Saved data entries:
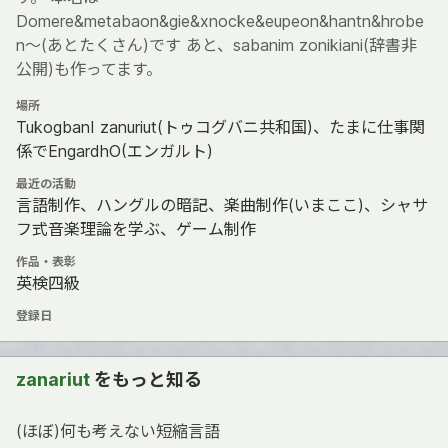
Domere&metabaon&gie&xnocke&eupeon&hantn&hrobe
n～(あとたくさん)です あと、sabanim zonikiani(辞書非
公開)も作ってます。
場所
TukogbanI zanuriut(トゥコグバニ共和国)、たまに仕事関
係でEngardhO(エンガルト)
最近の活動
言語制作、ハングルの暗記、楽曲制作(いまここ)、シャサ
フ式音楽理論を学ぶ、ゲーム制作
作品・表彰
英検四級
登録日
zanariut
をもっと知る
(ほぼ)何も考えない短縮言語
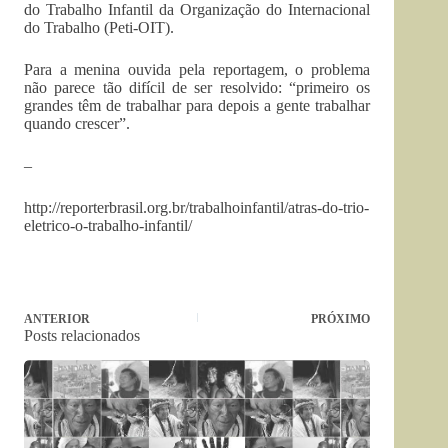
do Trabalho Infantil da Organização do Internacional
do Trabalho (Peti-OIT).
Para a menina ouvida pela reportagem, o problema
não parece tão difícil de ser resolvido: “primeiro os
grandes têm de trabalhar para depois a gente trabalhar
quando crescer”.
–
http://reporterbrasil.org.br/trabalhoinfantil/atras-do-trio-
eletrico-o-trabalho-infantil/
ANTERIOR
PRÓXIMO
Posts relacionados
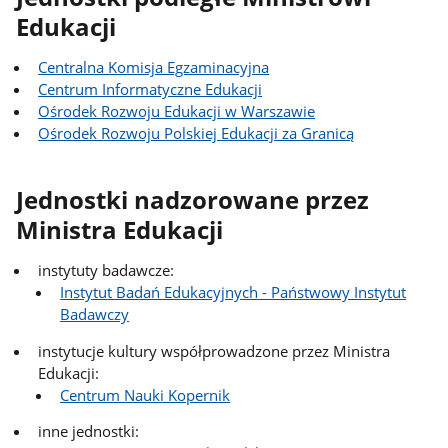
Edukacji
Centralna Komisja Egzaminacyjna
Centrum Informatyczne Edukacji
Ośrodek Rozwoju Edukacji w Warszawie
Ośrodek Rozwoju Polskiej Edukacji za Granicą
Jednostki nadzorowane przez
Ministra Edukacji
instytuty badawcze:
Instytut Badań Edukacyjnych - Państwowy Instytut
Badawczy
instytucje kultury współprowadzone przez Ministra
Edukacji:
Centrum Nauki Kopernik
inne jednostki:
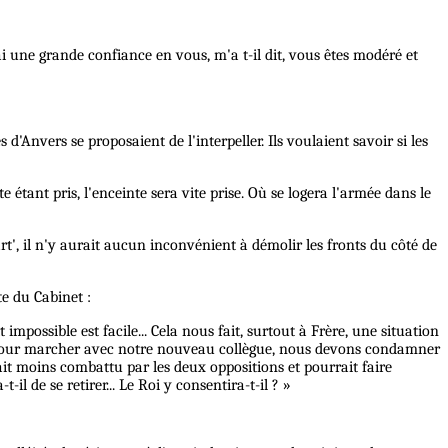
ai une grande confiance en vous, m'a t-il dit, vous êtes modéré et
 d'Anvers se proposaient de l'interpeller. Ils voulaient savoir si les
e étant pris, l'enceinte sera vite prise. Où se logera l'armée dans le
art', il n'y aurait aucun inconvénient à démolir les fronts du côté de
te du Cabinet :
 impossible est facile... Cela nous fait, surtout à Frère, une situation
ie. Pour marcher avec notre nouveau collègue, nous devons condamner
ait moins combattu par les deux oppositions et pourrait faire
-il de se retirer... Le Roi y consentira-t-il ? »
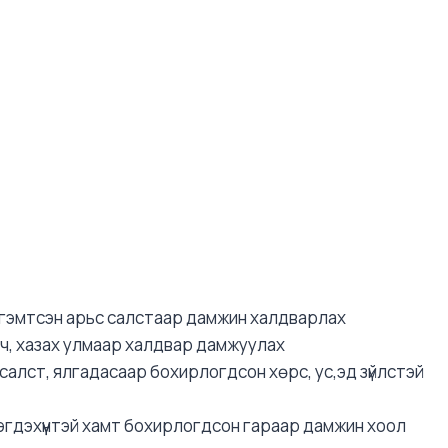
нь гэмтсэн арьс салстаар дамжин халдварлах
тэрч, хазах улмаар халдвар дамжуулах
ы салст, ялгадасаар бохирлогдсон хөрс, ус,эд зүйлстэй
үтээгдэхүүнтэй хамт бохирлогдсон гараар дамжин хоол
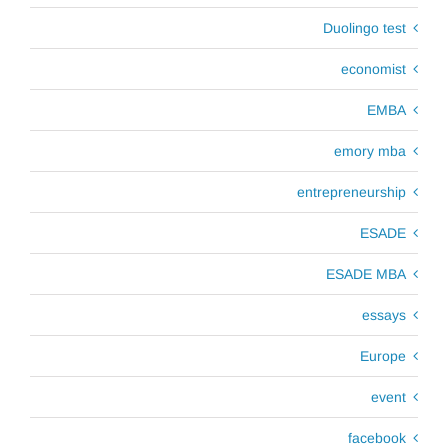
Duolingo test
economist
EMBA
emory mba
entrepreneurship
ESADE
ESADE MBA
essays
Europe
event
facebook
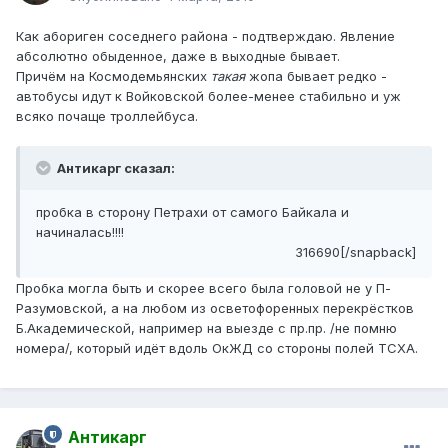
Как абориген соседнего района - подтверждаю. Явление
абсолютно обыденное, даже в выходные бывает.
Причём на Космодемьянских
такая
жопа бывает редко -
автобусы идут к Войковской более-менее стабильно и уж
всяко почаще троллейбуса.
Антикарг сказал:
пробка в сторону Петрахи от самого Байкала и
начиналась!!!!
316690[/snapback]
Пробка могла быть и скорее всего была головой не у П-
Разумовской, а на любом из осветофоренных перекрёстков
Б.Академической, например на выезде с пр.пр. /не помню
номера/, который идёт вдоль ОкЖД со стороны полей ТСХА.
Антикарг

### Aim of the exercise
Read through the entries above, and wherever a line holds the string "Rozwoju", copy it.

### Response
Ośrodek Rozwoju Edukacji w Warszawie
Ośrodek Rozwoju Polskiej Edukacji za Granicą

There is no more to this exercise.